Stored items

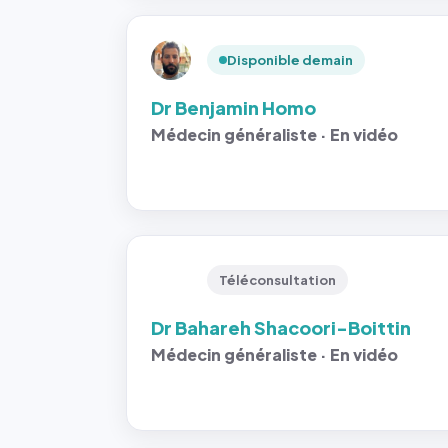
Disponible demain
Dr Benjamin Homo
Médecin généraliste · En vidéo
Téléconsultation
Dr Bahareh Shacoori-Boittin
Médecin généraliste · En vidéo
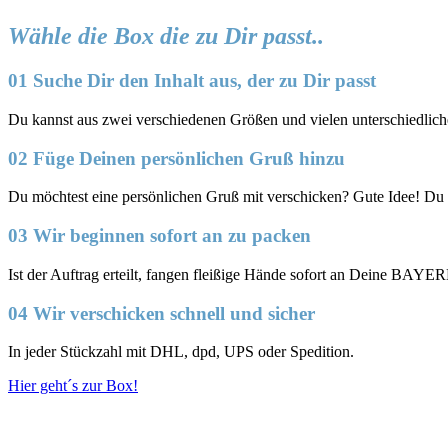
Wähle die Box die zu Dir passt..
01 Suche Dir den Inhalt aus, der zu Dir passt
Du kannst aus zwei verschiedenen Größen und vielen unterschied
02 Füge Deinen persönlichen Gruß hinzu
Du möchtest eine persönlichen Gruß mit verschicken? Gute Idee! Du
03 Wir beginnen sofort an zu packen
Ist der Auftrag erteilt, fangen fleißige Hände sofort an Deine BAY
04 Wir verschicken schnell und sicher
In jeder Stückzahl mit DHL, dpd, UPS oder Spedition.
Hier geht´s zur Box!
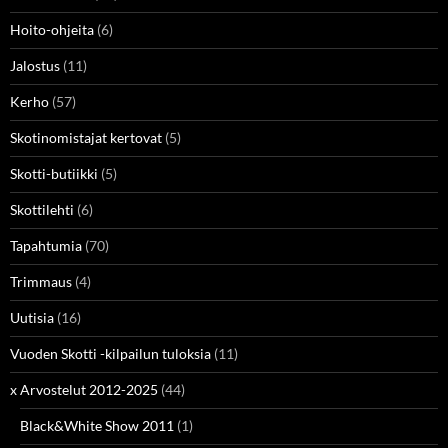
Hoito-ohjeita
(6)
Jalostus
(11)
Kerho
(57)
Skotinomistajat kertovat
(5)
Skotti-butiikki
(5)
Skottilehti
(6)
Tapahtumia
(70)
Trimmaus
(4)
Uutisia
(16)
Vuoden Skotti -kilpailun tuloksia
(11)
x Arvostelut 2012-2025
(44)
Black&White Show 2011
(1)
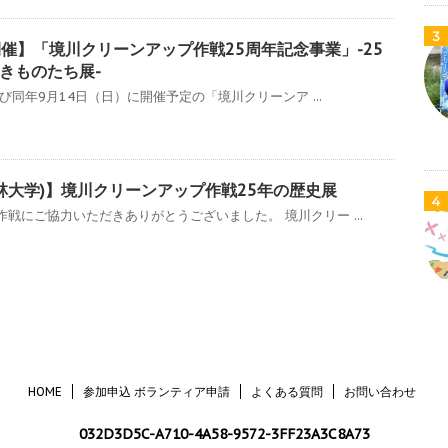
3
開催】「境川クリーンアップ作戦25周年記念事業」-25
きものたち展-
及び同年9月14日（日）に開催予定の「境川クリーンア ...
美林大学)】境川クリーンアップ作戦25年の歴史展
4
戦にご協力いただきありがとうございました。 境川クリー ...
HOME
参加申込 ボランティア申請
よくある質問
お問い合わせ
032D3D5C-A710-4A58-9572-3FF23A3C8A73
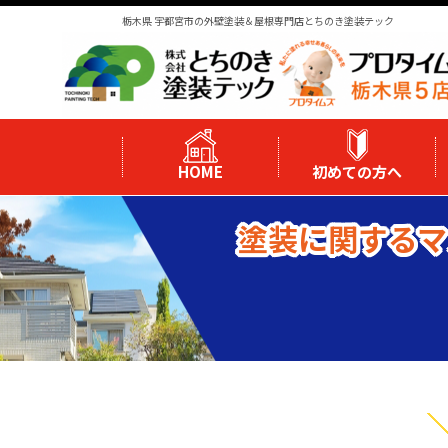
栃木県 宇都宮市の外壁塗装＆屋根専門店とちのき塗装テック
HOME
初めての方へ
塗装に関するマ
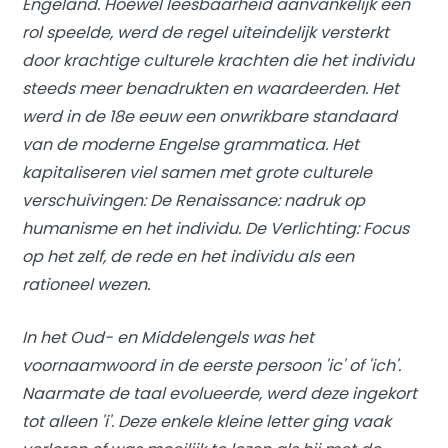
Engeland. Hoewel leesbaarheid aanvankelijk een
rol speelde, werd de regel uiteindelijk versterkt
door krachtige culturele krachten die het individu
steeds meer benadrukten en waardeerden. Het
werd in de 18e eeuw een onwrikbare standaard
van de moderne Engelse grammatica. Het
kapitaliseren viel samen met grote culturele
verschuivingen: De Renaissance: nadruk op
humanisme en het individu. De Verlichting: Focus
op het zelf, de rede en het individu als een
rationeel wezen.
In het Oud- en Middelengels was het
voornaamwoord in de eerste persoon 'ic' of 'ich'.
Naarmate de taal evolueerde, werd deze ingekort
tot alleen 'i'. Deze enkele kleine letter ging vaak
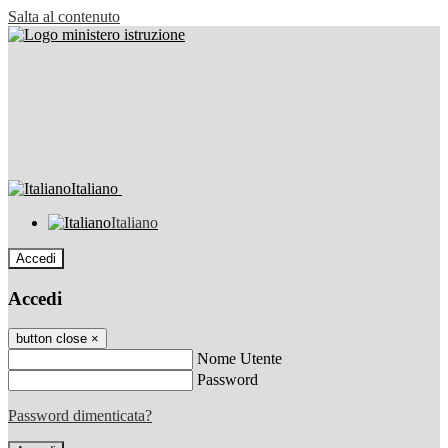
Salta al contenuto
Italiano
Italiano
Accedi
Accedi
button close
×
Nome Utente
Password
Password dimenticata?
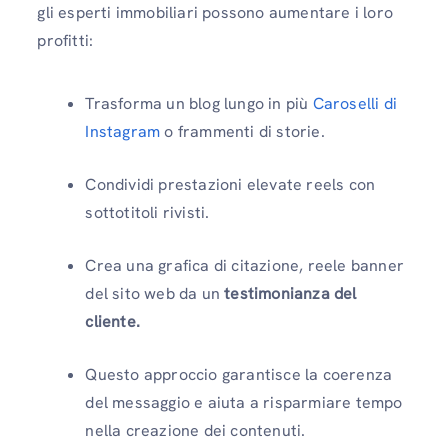
gli esperti immobiliari possono aumentare i loro
profitti:
Trasforma un blog lungo in più
Caroselli di
Instagram
o frammenti di storie.
Condividi prestazioni elevate reels con
sottotitoli rivisti.
Crea una grafica di citazione, reele banner
del sito web da un
testimonianza del
cliente.
Questo approccio garantisce la coerenza
del messaggio e aiuta a risparmiare tempo
nella creazione dei contenuti.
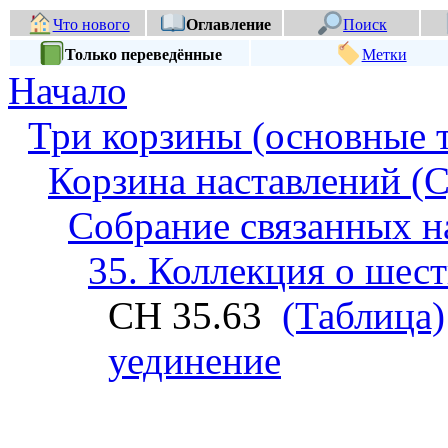
Что нового
Оглавление
Поиск
Только переведённые
Метки
Начало
Три корзины (основные 
Корзина наставлений (С
Собрание связанных н
35. Коллекция о шес
СН 35.63
(Таблица)
уединение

Task brief: Skip the pictures and retype exactly the lines from the one that contains "Caroselli di" to the last line of the records.

Your response:
Caroselli di
Instagram
o frammenti di storie.
Condividi prestazioni elevate reels con
sottotitoli rivisti.
Crea una grafica di citazione, reele banner
del sito web da un
testimonianza del
cliente.
Questo approccio garantisce la coerenza
del messaggio e aiuta a risparmiare tempo
nella creazione dei contenuti.
Что нового
Оглавление
Поиск
Только переведённые
Метки
Начало
Три корзины (основные 
Корзина наставлений (С
Собрание связанных н
35. Коллекция о шес
СН 35.63
(Таблица)
уединение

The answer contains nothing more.